Mais il était intéressant, choquant et un peu effrayant, surtout dans les premiers mois de la pandémie, de voir combien il y avait d'échos de la vie à la Nouvelle-Orléans il y a deux cents ans. Le COVID est une maladie beaucoup moins mortelle que ne l'était la fièvre jaune. Mais je pense que nous avons eu un petit aperçu de ce que pouvait être la vie de personnes vivant des années entières au rythme d'un virus. L'une des choses qui m'a le plus impressionné, c'est à quel point il est épuisant d'avoir peur, et aussi à quel point c'est ennuyeux. Il s'agit d'une combinaison vraiment étrange d'anxiété et de peur intenses et d'une sorte d'ennui extrême. Pour moi, c'est la définition de la pandémie. Cela me donne beaucoup de sympathie pour la façon dont les gens du passé ont dû vivre cette situation.
Certains hommes politiques, comme Donald Trump, Greg Abbott et d'autres, s'en sont tenus à la même ligne de conduite : nous ne pouvons pas confiner le pays parce que ce n'est pas la chose à faire par patriotisme. "Retournez au travail, car nous devons faire tourner l'économie." Il y a une photo, quand Trump a eu le COVID en 2020, de lui enlevant son masque sur le balcon de la Maison Blanche. Je pense toujours à cette photo comme à l'image du premier immunocapitaliste du XXIe siècle. Voilà un homme qui essaie d'afficher sa virilité, son courage, son patriotisme, son affiliation politique, le tout en une seule image très puissante. Le symbole qu'il est de votre devoir patriotique d'assumer les risques liés à la maladie.
MH : À la fin du livre, je n'ai pu m'empêcher de penser que l'Amérique contemporaine est comme une grande Nouvelle-Orléans, en termes de COVID, bien sûr, mais encore plus en ce qui concerne le changement climatique. Nous avons ce système de production archaïque basé sur les émissions de carbone et la croissance incessante, et une élite dont l'intérêt immédiat est de maintenir les choses en l'état.

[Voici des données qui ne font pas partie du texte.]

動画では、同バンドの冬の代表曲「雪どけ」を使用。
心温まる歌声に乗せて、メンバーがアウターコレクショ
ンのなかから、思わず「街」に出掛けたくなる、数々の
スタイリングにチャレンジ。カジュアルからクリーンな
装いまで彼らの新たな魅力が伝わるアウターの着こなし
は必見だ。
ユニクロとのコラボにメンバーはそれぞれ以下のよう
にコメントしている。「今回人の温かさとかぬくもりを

KO : Il s'agit d'une élite solidement implantée, limitée dans son imagination et attachée à un système de production qui est en train de nous détruire tous·tes. Mais ce système est très rentable pour eux à court terme, et il est contraire à leurs intérêts de changer quoi que ce soit. Et parce qu'il est si vaste et si effrayant, les élites utilisent sa portée, son échelle et sa complexité pour nous détourner du fait qu'elles pourraient limiter les émissions de carbone. C'est également le cas des immunocapitalistes de la Nouvelle-Orléans. Ils ne cessent de dire : "Oh, c'est un problème trop important, qu'attendez-vous de nous ? » Mais ils ne s'attaquent pas aux personnes et aux systèmes qui rendent notre monde plus chaud et moins hospitalier. Nous savons ce qu'il faut faire, nous avons une idée de la manière dont il faut s'y prendre.